Task:
Write an exact copy of the entries below that leaves out all pictures.

::::::::::

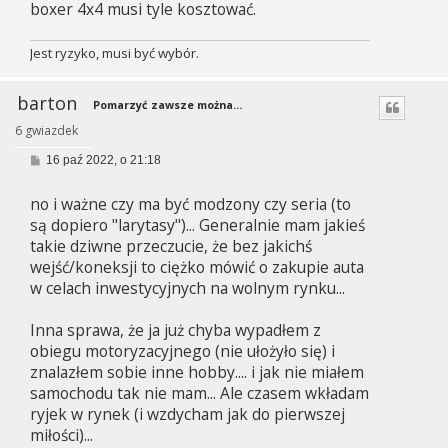
boxer 4x4 musi tyle kosztować.
Jest ryzyko, musi być wybór.
barton
Pomarzyć zawsze można...
6 gwiazdek
P
16 paź 2022, o 21:18
o
s
no i ważne czy ma być modzony czy seria (to
t
są dopiero "larytasy")... Generalnie mam jakieś
takie dziwne przeczucie, że bez jakichś
wejść/koneksji to ciężko mówić o zakupie auta
w celach inwestycyjnych na wolnym rynku...
Inna sprawa, że ja już chyba wypadłem z
obiegu motoryzacyjnego (nie ułożyło się) i
znalazłem sobie inne hobby.... i jak nie miałem
samochodu tak nie mam... Ale czasem wkładam
ryjek w rynek (i wzdycham jak do pierwszej
miłości)...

::::::::::

Answer section:
boxer 4x4 musi tyle kosztować.
Jest ryzyko, musi być wybór.
barton
Pomarzyć zawsze można...
6 gwiazdek
P
16 paź 2022, o 21:18
o
s
no i ważne czy ma być modzony czy seria (to
t
są dopiero "larytasy")... Generalnie mam jakieś
takie dziwne przeczucie, że bez jakichś
wejść/koneksji to ciężko mówić o zakupie auta
w celach inwestycyjnych na wolnym rynku...
Inna sprawa, że ja już chyba wypadłem z
obiegu motoryzacyjnego (nie ułożyło się) i
znalazłem sobie inne hobby.... i jak nie miałem
samochodu tak nie mam... Ale czasem wkładam
ryjek w rynek (i wzdycham jak do pierwszej
miłości)...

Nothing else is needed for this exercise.